Exercise directions – All of the data below should be printed again word for word, pictures excluded.

Data under study –
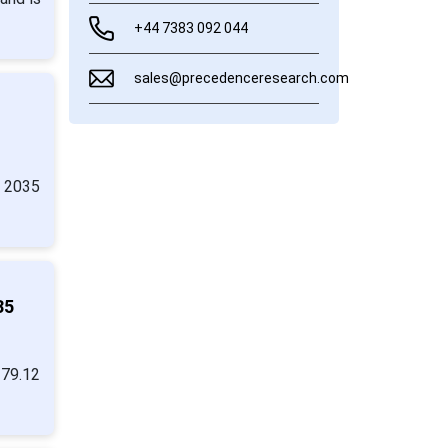
+44 7383 092 044
sales@precedenceresearch.com
y 2035
35
279.12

Solution to this problem –
+44 7383 092 044
sales@precedenceresearch.com
y 2035
35
279.12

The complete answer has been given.